Information supplied:
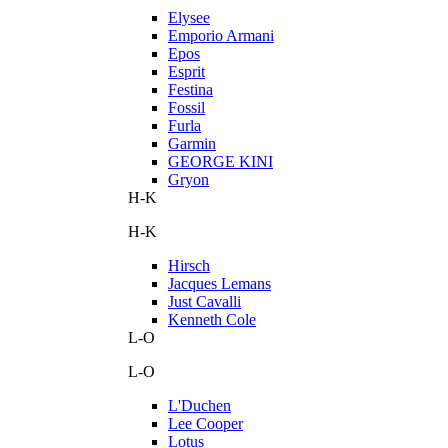
Elysee
Emporio Armani
Epos
Esprit
Festina
Fossil
Furla
Garmin
GEORGE KINI
Gryon
H-K
H-K
Hirsch
Jacques Lemans
Just Cavalli
Kenneth Cole
L-O
L-O
L'Duchen
Lee Cooper
Lotus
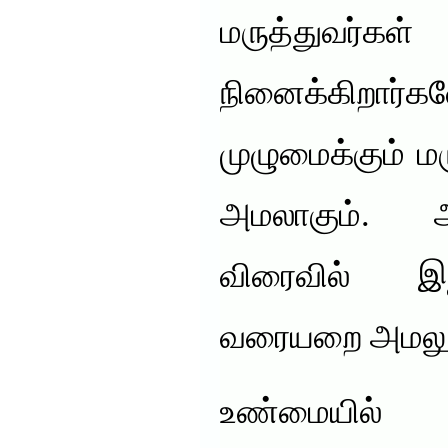
மருத்துவர்
நினைக்கிறார்
முழுமைக்கும் 
அமலாகும். அ
விரைவில் இந
வரையறை அமலுக்
உண்மையில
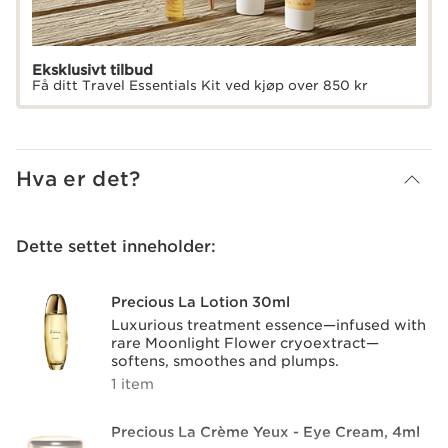
Eksklusivt tilbud
Få ditt Travel Essentials Kit ved kjøp over 850 kr
Hva er det?
Dette settet inneholder:
Precious La Lotion 30ml
Luxurious treatment essence—infused with
rare Moonlight Flower cryoextract—
softens, smoothes and plumps.
1 item
Precious La Crème Yeux - Eye Cream, 4ml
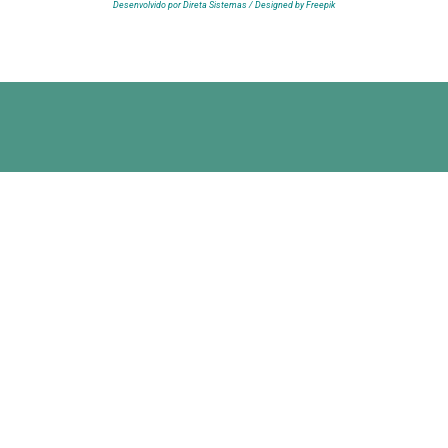
Desenvolvido por Direta Sistemas /
Designed by Freepik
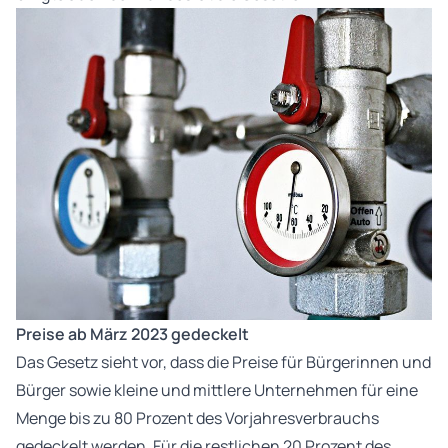
Preise ab März 2023 gedeckelt
Das Gesetz sieht vor, dass die Preise für Bürgerinnen und
Bürger sowie kleine und mittlere Unternehmen für eine
Menge bis zu 80 Prozent des Vorjahresverbrauchs
gedeckelt werden. Für die restlichen 20 Prozent des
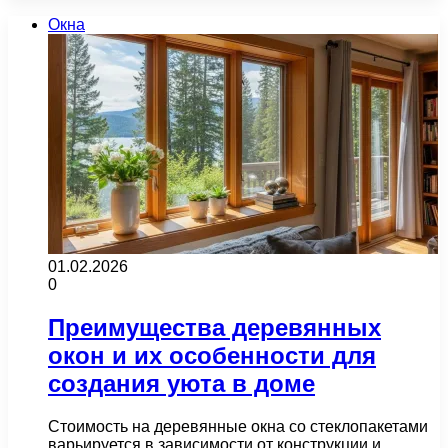
Окна
01.02.2026
0
Преимущества деревянных
окон и их особенности для
создания уюта в доме
Стоимость на деревянные окна со стеклопакетами
варьируется в зависимости от конструкции и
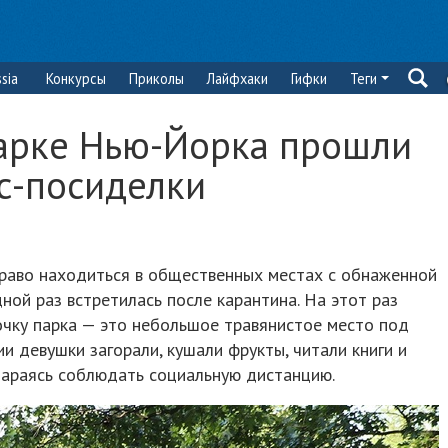
sia
Конкурсы
Приколы
Лайфхаки
Гифки
Теги
арке Нью-Йорка прошли
с-посиделки
право находиться в общественных местах с обнаженной
ной раз встретилась после карантина. На этот раз
очку парка — это небольшое травянистое место под
и девушки загорали, кушали фрукты, читали книги и
тараясь соблюдать социальную дистанцию.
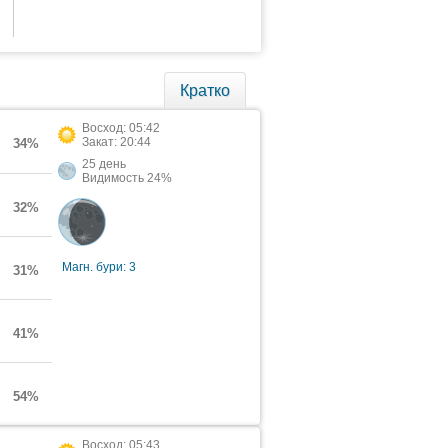
Кратко
Восход: 05:42
Закат: 20:44
34%
25 день
Видимость 24%
32%
Магн. бури: 3
31%
41%
54%
Восход: 05:43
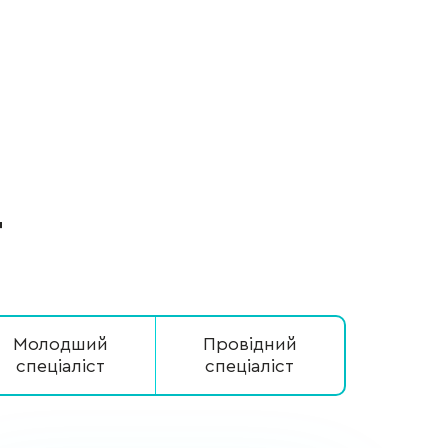
г
Молодший
Провідний
спеціаліст
спеціаліст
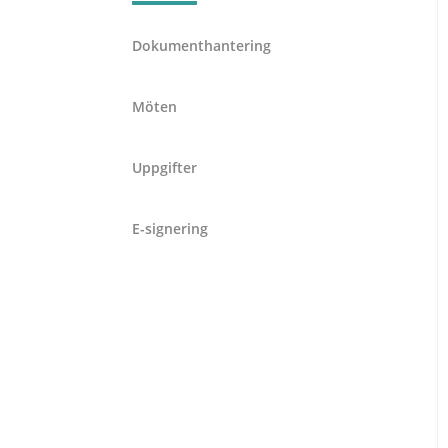
Dokumenthantering
Möten
Uppgifter
E-signering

Task brief: Copy out the whole listing exactly. Skip its pictures.

Written response:
Elysee
Emporio Armani
Epos
Esprit
Festina
Fossil
Furla
Garmin
GEORGE KINI
Gryon
H-K
H-K
Hirsch
Jacques Lemans
Just Cavalli
Kenneth Cole
L-O
L-O
L'Duchen
Lee Cooper
Lotus
மருத்துவர்
நினைக்கிறார்
முழுமைக்கும் 
அமலாகும். அ
விரைவில் இந
வரையறை அமலுக்
உண்மையில
Eksklusivt tilbud
Få ditt Travel Essentials Kit ved kjøp over 850 kr
Hva er det?
Dette settet inneholder:
Precious La Lotion 30ml
Luxurious treatment essence—infused with
rare Moonlight Flower cryoextract—
softens, smoothes and plumps.
1 item
Precious La Crème Yeux - Eye Cream, 4ml
Desenvolvido por Direta Sistemas /
Designed by Freepik
Preise ab März 2023 gedeckelt
Das Gesetz sieht vor, dass die Preise für Bürgerinnen und
Bürger sowie kleine und mittlere Unternehmen für eine
Menge bis zu 80 Prozent des Vorjahresverbrauchs
gedeckelt werden. Für die restlichen 20 Prozent des
Окна
01.02.2026
0
Преимущества деревянных
окон и их особенности для
создания уюта в доме
Стоимость на деревянные окна со стеклопакетами
варьируется в зависимости от конструкции и
sia
Конкурсы
Приколы
Лайфхаки
Гифки
Теги
арке Нью-Йорка прошли
с-посиделки
право находиться в общественных местах с обнаженной
ной раз встретилась после карантина. На этот раз
очку парка — это небольшое травянистое место под
и девушки загорали, кушали фрукты, читали книги и
тараясь соблюдать социальную дистанцию.
Кратко
Восход: 05:42
Закат: 20:44
34%
25 день
Видимость 24%
32%
Магн. бури: 3
31%
41%
54%
Восход: 05:43
г
Молодший
Провідний
спеціаліст
спеціаліст
Dokumenthantering
Möten
Uppgifter
E-signering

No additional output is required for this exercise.